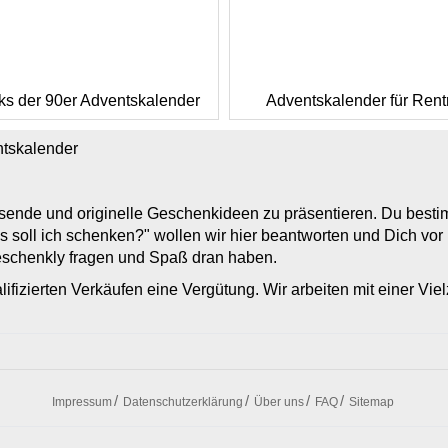
s der 90er Adventskalender
Adventskalender für Rent
ntskalender
assende und originelle Geschenkideen zu präsentieren. Du bes
s soll ich schenken?" wollen wir hier beantworten und Dich vo
Geschenkly fragen und Spaß dran haben.
lifizierten Verkäufen eine Vergütung. Wir arbeiten mit einer Vi
Impressum
Datenschutzerklärung
Über uns
FAQ
Sitemap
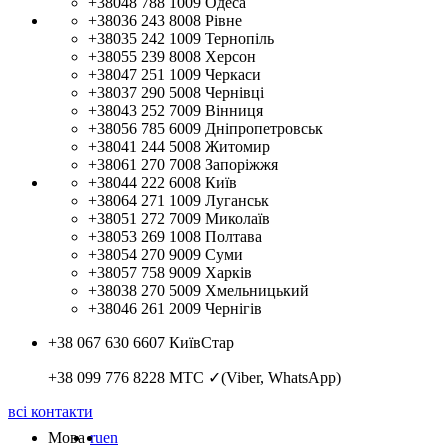
+38048 788 1009
Одеса
+38036 243 8008
Рівне
+38035 242 1009
Тернопіль
+38055 239 8008
Херсон
+38047 251 1009
Черкаси
+38037 290 5008
Чернівці
+38043 252 7009
Вінниця
+38056 785 6009
Дніпропетровськ
+38041 244 5008
Житомир
+38061 270 7008
Запоріжжя
+38044 222 6008
Київ
+38064 271 1009
Луганськ
+38051 272 7009
Миколаїв
+38053 269 1008
Полтава
+38054 270 9009
Суми
+38057 758 9009
Харків
+38038 270 5009
Хмельницький
+38046 261 2009
Чернігів
+38 067 630 6607
КиївСтар
+38 099 776 8228
МТС ✓(Viber, WhatsApp)
всі контакти
Мова
ru
en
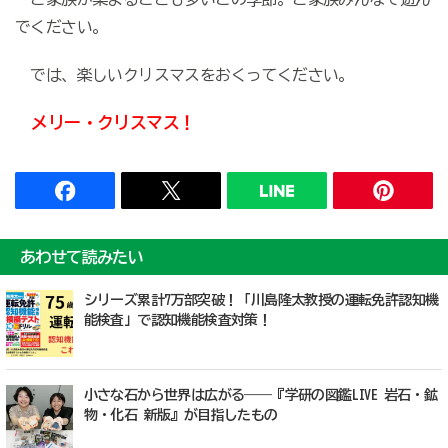
でください。
では、楽しいクリスマスをおくってください。
メリー・クリスマス！
あわせて読みたい
シリーズ累計7万部突破！「川島隆太教授の運転免許認知機
能検査」で認知機能検査対策！
小さな石から世界は広がる――『学研の図鑑LIVE 岩石・鉱
物・化石 新版』が目指したもの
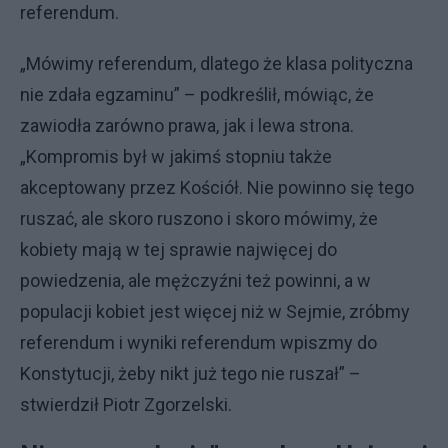
referendum.
„Mówimy referendum, dlatego że klasa polityczna
nie zdała egzaminu” – podkreślił, mówiąc, że
zawiodła zarówno prawa, jak i lewa strona.
„Kompromis był w jakimś stopniu także
akceptowany przez Kościół. Nie powinno się tego
ruszać, ale skoro ruszono i skoro mówimy, że
kobiety mają w tej sprawie najwięcej do
powiedzenia, ale mężczyźni też powinni, a w
populacji kobiet jest więcej niż w Sejmie, zróbmy
referendum i wyniki referendum wpiszmy do
Konstytucji, żeby nikt już tego nie ruszał” –
stwierdził Piotr Zgorzelski.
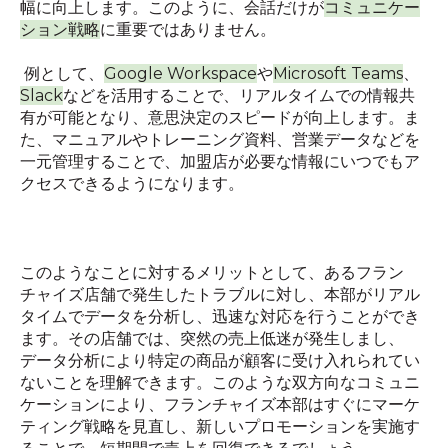
幅に向上します。このように、会話だけが
コミュニケー
ション戦略
に重要ではありません。
例として、
Google Workspace
や
Microsoft Teams
、
Slack
などを活用することで、リアルタイムでの情報共
有が可能となり、意思決定のスピードが向上します。ま
た、マニュアルやトレーニング資料、営業データなどを
一元管理することで、加盟店が必要な情報にいつでもア
クセスできるようになります。
このようなことに対するメリットとして、あるフラン
チャイズ店舗で発生したトラブルに対し、本部がリアル
タイムでデータを分析し、迅速な対応を行うことができ
ます。その店舗では、突然の売上低迷が発生しまし、
データ分析により特定の商品が顧客に受け入れられてい
ないことを理解できます。このような双方向なコミュニ
ケーションにより、フランチャイズ本部はすぐにマーケ
ティング戦略を見直し、新しいプロモーションを実施す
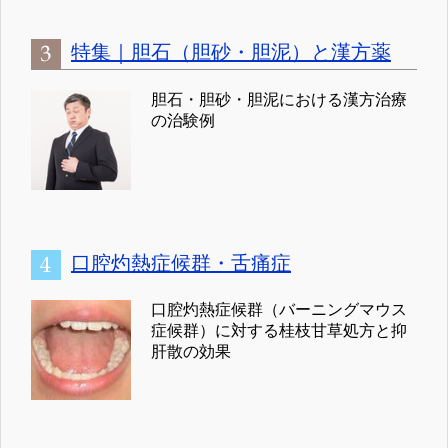
特集｜胆石（胆砂・胆泥）と漢方薬
胆石・胆砂・胆泥における漢方治療
の治験例
口腔灼熱症候群・舌痛症
口腔灼熱症候群（バーニングマウス
症候群）に対する桂枝甘草処方と抑
肝散の効果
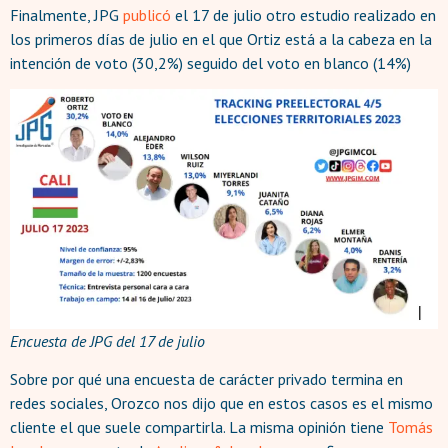
Finalmente, JPG
publicó
el 17 de julio otro estudio realizado en
los primeros días de julio en el que Ortiz está a la cabeza en la
intención de voto (30,2%) seguido del voto en blanco (14%)
Encuesta de JPG del 17 de julio
Sobre por qué una encuesta de carácter privado termina en
redes sociales, Orozco nos dijo que en estos casos es el mismo
cliente el que suele compartirla. La misma opinión tiene
Tomás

§ §

> PROBLEM: Skip the images and set down the rest of the data unchanged.

> FINISHED TASK:
s der 90er Adventskalender
Adventskalender für Rent
ntskalender
assende und originelle Geschenkideen zu präsentieren. Du bes
s soll ich schenken?" wollen wir hier beantworten und Dich vo
Geschenkly fragen und Spaß dran haben.
lifizierten Verkäufen eine Vergütung. Wir arbeiten mit einer Vi
Impressum
Datenschutzerklärung
Über uns
FAQ
Sitemap
+38048 788 1009
Одеса
+38036 243 8008
Рівне
+38035 242 1009
Тернопіль
+38055 239 8008
Херсон
+38047 251 1009
Черкаси
+38037 290 5008
Чернівці
+38043 252 7009
Вінниця
+38056 785 6009
Дніпропетровськ
+38041 244 5008
Житомир
+38061 270 7008
Запоріжжя
+38044 222 6008
Київ
+38064 271 1009
Луганськ
+38051 272 7009
Миколаїв
+38053 269 1008
Полтава
+38054 270 9009
Суми
+38057 758 9009
Харків
+38038 270 5009
Хмельницький
+38046 261 2009
Чернігів
+38 067 630 6607
КиївСтар
+38 099 776 8228
МТС ✓(Viber, WhatsApp)
всі контакти
Мова
ru
en
でください。
では、楽しいクリスマスをおくってください。
メリー・クリスマス！
あわせて読みたい
シリーズ累計7万部突破！「川島隆太教授の運転免許認知機
能検査」で認知機能検査対策！
小さな石から世界は広がる――『学研の図鑑LIVE 岩石・鉱
物・化石 新版』が目指したもの
referendum.
„Mówimy referendum, dlatego że klasa polityczna
nie zdała egzaminu” – podkreślił, mówiąc, że
zawiodła zarówno prawa, jak i lewa strona.
„Kompromis był w jakimś stopniu także
akceptowany przez Kościół. Nie powinno się tego
ruszać, ale skoro ruszono i skoro mówimy, że
kobiety mają w tej sprawie najwięcej do
powiedzenia, ale mężczyźni też powinni, a w
populacji kobiet jest więcej niż w Sejmie, zróbmy
referendum i wyniki referendum wpiszmy do
Konstytucji, żeby nikt już tego nie ruszał” –
stwierdził Piotr Zgorzelski.
幅に向上します。このように、会話だけが
コミュニケー
ション戦略
に重要ではありません。
例として、
Google Workspace
や
Microsoft Teams
、
Slack
などを活用することで、リアルタイムでの情報共
有が可能となり、意思決定のスピードが向上します。ま
た、マニュアルやトレーニング資料、営業データなどを
一元管理することで、加盟店が必要な情報にいつでもア
クセスできるようになります。
このようなことに対するメリットとして、あるフラン
チャイズ店舗で発生したトラブルに対し、本部がリアル
タイムでデータを分析し、迅速な対応を行うことができ
ます。その店舗では、突然の売上低迷が発生しまし、
データ分析により特定の商品が顧客に受け入れられてい
ないことを理解できます。このような双方向なコミュニ
ケーションにより、フランチャイズ本部はすぐにマーケ
ティング戦略を見直し、新しいプロモーションを実施す
特集｜胆石（胆砂・胆泥）と漢方薬
胆石・胆砂・胆泥における漢方治療
の治験例
口腔灼熱症候群・舌痛症
口腔灼熱症候群（バーニングマウス
症候群）に対する桂枝甘草処方と抑
肝散の効果
Finalmente, JPG
publicó
el 17 de julio otro estudio realizado en
los primeros días de julio en el que Ortiz está a la cabeza en la
intención de voto (30,2%) seguido del voto en blanco (14%)
Encuesta de JPG del 17 de julio
Sobre por qué una encuesta de carácter privado termina en
redes sociales, Orozco nos dijo que en estos casos es el mismo
cliente el que suele compartirla. La misma opinión tiene
Tomás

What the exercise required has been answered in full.